Company uses Mobile World Congress 2016 to position itself as leader in smarter networks - but also announces partnerships with other players to develop 5G.


Intel believes it's uniquely positioned to lead the development of 5G connectivity.

Image: Shutterstock

Intel has used Mobile World Congress 2016 to attempt to position itself as a big player in the push towards 5G and the Internet of Things with a raft of product and partnership announcements.

Intel said it will work with Ericsson, Nokia, LG and Verizon in order to speed up development, testing and ultimately deployment of 5G wireless networks in an effort to provide greater connectivity for computers, Internet of Things and mobile devices and even connected cities and driverless vehicles.

"5G represents a significant shift for these networks and we think it's essential to get ready ahead of the curve," said corporate vice president and general manager of the Intel communication and services group, Aicha Evans, speaking in the run up to MWC in Barcelona.

Intel will work with Ericsson and engage in joint trials surrounding 5G, while it will also work with Nokia to collaborate on 5G radio technologies "to meet the device connectivity requirements for future wireless networks".

Intel is putting a significant emphasis on 5G, because according to Evans, the technology represents "a fundamental shift" for computing and the company wants to be ready for it.

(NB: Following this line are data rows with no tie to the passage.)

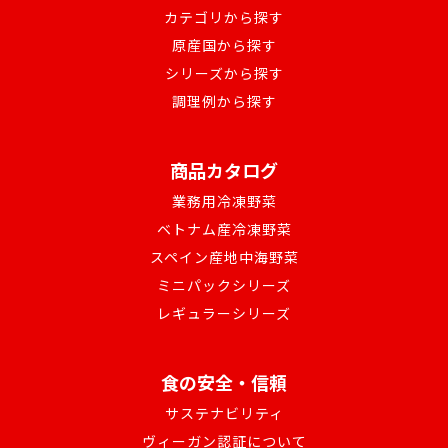
カテゴリから探す
原産国から探す
シリーズから探す
調理例から探す
商品カタログ
業務用冷凍野菜
ベトナム産冷凍野菜
スペイン産地中海野菜
ミニパックシリーズ
レギュラーシリーズ
食の安全・信頼
サステナビリティ
ヴィーガン認証について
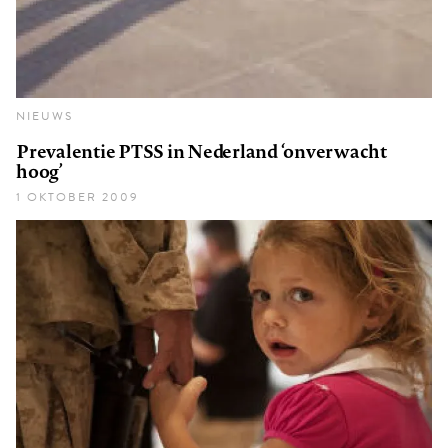
NIEUWS
Prevalentie PTSS in Nederland ‘onverwacht
hoog’
1 OKTOBER 2009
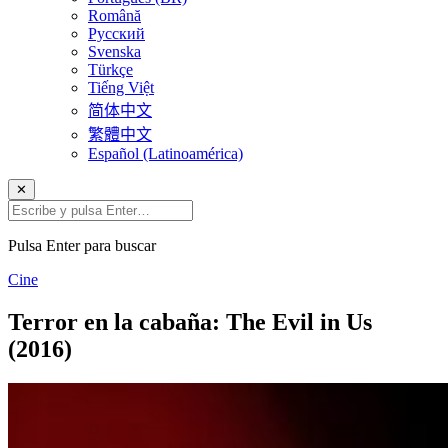
Română
Русский
Svenska
Türkçe
Tiếng Việt
简体中文
繁體中文
Español (Latinoamérica)
✕
Pulsa Enter para buscar
Cine
Terror en la cabaña: The Evil in Us
(2016)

"Rather than just being about a personal computing platform, it's about everything that computing can connect and how it connects," she explained.

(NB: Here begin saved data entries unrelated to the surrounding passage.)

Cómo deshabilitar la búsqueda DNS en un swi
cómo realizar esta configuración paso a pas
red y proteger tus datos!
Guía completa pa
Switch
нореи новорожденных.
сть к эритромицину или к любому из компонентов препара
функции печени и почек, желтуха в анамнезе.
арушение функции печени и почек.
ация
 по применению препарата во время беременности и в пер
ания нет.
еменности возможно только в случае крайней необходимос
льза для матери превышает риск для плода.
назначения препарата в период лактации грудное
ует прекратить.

Intel's desire to lead the path towards 5G and faster, more efficient wireless networks has therefore seen it use MWC to reveal what it describes as "connectivity solutions designed for the IoT".

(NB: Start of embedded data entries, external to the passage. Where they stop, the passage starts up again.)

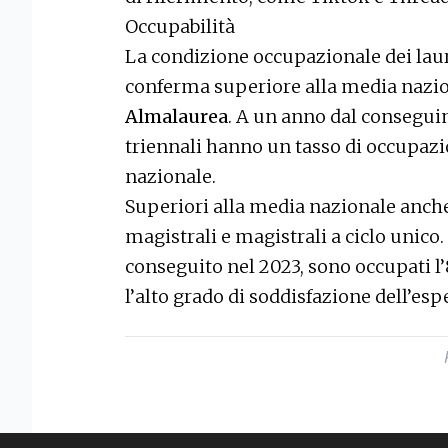
Occupabilità
La condizione occupazionale dei laure
conferma superiore alla media nazion
Almalaurea
. A un anno dal conseguim
triennali hanno un tasso di occupazio
nazionale.
Superiori alla media nazionale anche
magistrali e magistrali a ciclo unico
conseguito nel 2023, sono occupati
l’alto grado di soddisfazione dell’esp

They include the Intel Atom x3-M7272 wireless communication platform for "automotive applications capable of powering advance security features" and the The Intel XMM 7120M LTE modem, which the company describes as "ideal" for machine-to-machine applications and providing connectivity for a "broad range" of IoT use cases.

Essentially, Intel has attempted to deliver a new type of modem capable of dealing with as many different types of connected device as possible because "when we look at the connected car, wearables, energy management or smart buildings, it's important to have solutions which are targeted and specialised towards that," said Evans.

But while many see 5G deployment as something that's way off and not to be majorly concerned about now - Forrester analyst Thomas Husson argues that it "will have no impact whatsoever for consumers in the next five years" - Intel believes that research and development of 5G is required sooner rather than later, so new developments in technology can be designed in advance then incorporated.

"We think getting the network ready now is key, ahead of the volume and ahead of the knowing what the future will bring; because the last ten years have been a surprise for all of us," said Evans.

"The transition to 5G brings communications and computing together and is a fundamental shift for the industry. It is essential to lay the foundation for future 5G networks now to make amazing experiences of the future possible," she explained.

But while Intel is confident in the role it has to play in the development of 5G, wireless technologies and the Internet of Things, it sees collaboration mobile operators and manufactures as key to ensuring the technology reaches its supposed potential.

"We need to make sure we partner with everybody in the ecosystem, all of the trendsetters and the leaders, so there's an ecosystem we can roam and have a single worldwide view," Evans said.

And with the rise of technologies and devices such as wearable fitness trackers, drones, autonomous vehicles and the increasing demand for cloud computing, Intel believes the demand for 5G is already there - and that it will alter how computing and connectivity works.

"5G represents a significant shift for these networks and we think it's essential to get ready ahead of the curve," said Evans.